The theme for this year’s World Refugee Day is “community as a superpower.” But when your own community is scattered to the four winds, when you flee with little and have nowhere to go, you must depend on the charity of strangers to survive.

From this grim and increasingly common scenario, I want to go back to that moment people find out they have to flee, transformed in a few minutes from citizens into refugees.

Only someone who has gone through the same experience themselves can really understand how it feels. If you can take anything with you at all, what will it be?

That moment offers terrifying clarity about what, in your life and the lives of your family, matters most. It might be documents, to cross borders; necessary medications; whatever money or valuables you can carry.

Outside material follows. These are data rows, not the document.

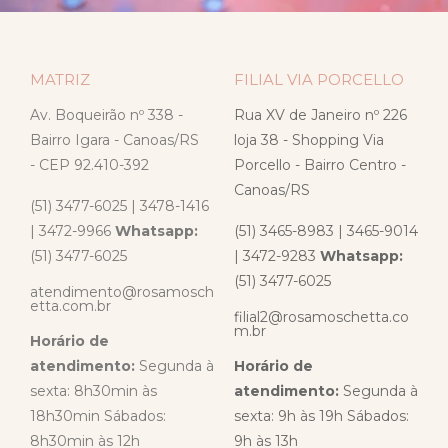
MATRIZ
FILIAL VIA PORCELLO
Av. Boqueirão nº 338 -
Rua XV de Janeiro nº 226
Bairro Igara - Canoas/RS
loja 38 - Shopping Via
- CEP 92.410-392
Porcello - Bairro Centro -
Canoas/RS
(51) 3477-6025 | 3478-1416
| 3472-9966
Whatsapp:
(51) 3465-8983 | 3465-9014
(51) 3477-6025
| 3472-9283
Whatsapp:
(51) 3477-6025
atendimento@rosamosch
etta.com.br
filial2@rosamoschetta.co
m.br
Horário de
atendimento:
Segunda à
Horário de
sexta: 8h30min às
atendimento:
Segunda à
18h30min Sábados:
sexta: 9h às 19h Sábados:
8h30min às 12h
9h às 13h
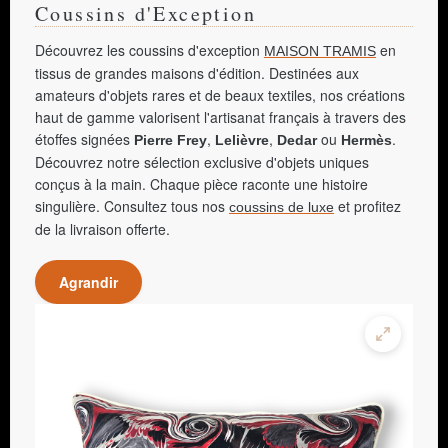
Coussins d'Exception
Découvrez les coussins d'exception
en
MAISON TRAMIS
tissus de grandes maisons d'édition. Destinées aux
amateurs d'objets rares et de beaux textiles, nos créations
haut de gamme valorisent l'artisanat français à travers des
étoffes signées
,
,
ou
.
Pierre Frey
Lelièvre
Dedar
Hermès
Découvrez notre sélection exclusive d'objets uniques
conçus à la main. Chaque pièce raconte une histoire
singulière. Consultez tous nos
et profitez
coussins de luxe
de la livraison offerte.
Agrandir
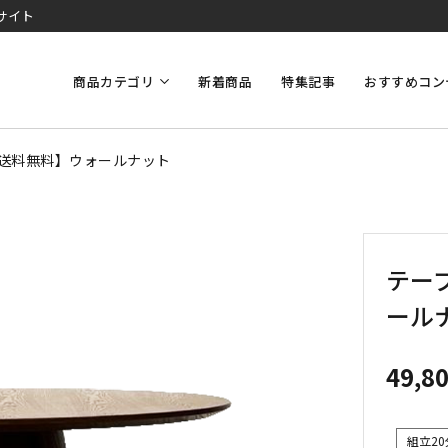
サイト
商品カテゴリ
新着商品
特集記事
おすすめコン
0【送料無料】ウォールナット
テーブ
ール
49,8
組立20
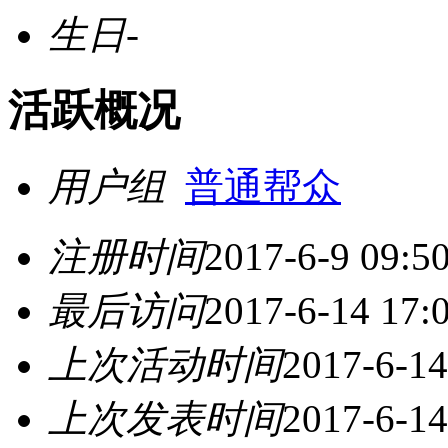
生日
-
活跃概况
用户组
普通帮众
注册时间
2017-6-9 09:5
最后访问
2017-6-14 17:
上次活动时间
2017-6-14
上次发表时间
2017-6-14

Perhaps a change of clothes. Pets are left behind.

In other words, all those important things in your life, that you couldn’t possibly even consider giving up for any reason, are suddenly abandoned, as you flee for your life.

Unless you started the fire (or the war), it is not your fault that you are a refugee. You want no more for yourself and your family than what you had before — what other people in this new place still enjoy.

The future you thought you knew has vanished, perhaps forever. Starting now with nothing, in a strange place where you wonder if these strangers will help or care, is overwhelming.

In the news, or on the streets, you witness angry voices talking about “closing the borders,” about sending “those” people “back where they came from,” about regarding refugees as a threat. Shamefully, these may even be your own words from your life before.

The real superpower of community is compassion, love that emerges from understanding our shared humanity.

If you need a further reason to be generous with your compassion and support, consider that — somewhere, some day — you and your own family might yourselves suddenly need to depend on the generosity of a community of strangers.

Peter Denton writes from his home in rural Manitoba.